The next big one, it’s not a matter of if. We all know it’s a matter of when!

People in government offices, businesses and schools throughout Southern California will stop everything for a minute Thursday to “drop, cover and hold on” during a statewide earthquake preparedness drill, now in its 13th year.

The Great California ShakeOut of 2021 is scheduled for 10:21 a.m. More than 7.5 million Californians are slated to participate in the drill, according to the ShakeOut website.

The objective is to prepare people for a 7.8-magnitude earthquake or larger along the southernmost portion of the San Andreas Fault. The U.S. Geological Survey says there is a 31% chance of a magnitude-7.5 earthquake or higher hitting L.A. in the next couple of decades.

Now, a study by the USGS reports that a major earthquake in California is likely to knock out many communications services for days or weeks, including the vast majority of cellphones in the areas closest to the epicenter.

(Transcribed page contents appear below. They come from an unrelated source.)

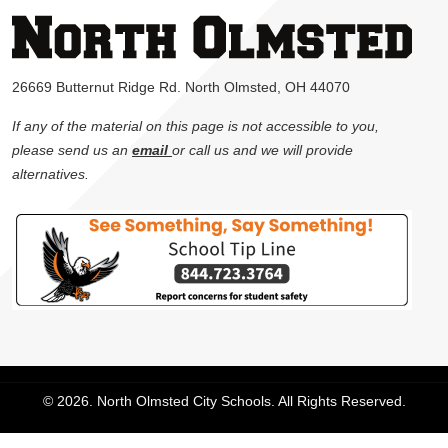
26669 Butternut Ridge Rd. North Olmsted, OH 44070
If any of the material on this page is not accessible to you,
please send us an
email
or call us and we will provide
alternatives.
© 2026. North Olmsted City Schools. All Rights Reserved.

The widespread disruption would imperil the public’s access to 911 operators and lead to delays in reporting fires and calls for medical help.

Cell towers are vulnerable to sustained power outages. The same goes for cellular equipment on power poles and buildings at risk of extreme shaking, liquefaction and fire, the USGS said.

California’s cellphone networks have been notoriously unreliable during blackouts that occur during life-threatening emergencies, such as during wildfires in 2019, where wide swaths of the San Francisco Bay Area were cut off from cell service for significant periods.

In a grim estimate of the challenges, a magnitude 7 earthquake that struck on the Bay Area’s Hayward fault could leave Alameda County — its likely hardest hit area — able to provide only 7% of the demand for voice and data service after the quake. That is identical to the communications service failure in New York City after the 9/11 attacks in 2001, when 93% of cellphone calls failed.

The findings in the USGS study are one of many vulnerabilities uncovered by the government agency, which will formally present its findings at a news conference at 10:30 a.m. Thursday. Prior to the conference, California will participate in the annual ShakeOut drill, in which people are asked to drop, cover and hold on as they should during a real earthquake.

The report comprises about 780 pages, adding to nearly 600 pages of findings released since 2018 on the so-called HayWired scenario. The report is the third volume in a series of reports researched over six years focused on a future earthquake on the Hayward fault; the final volume was written by 20 main authors and 80 contributors.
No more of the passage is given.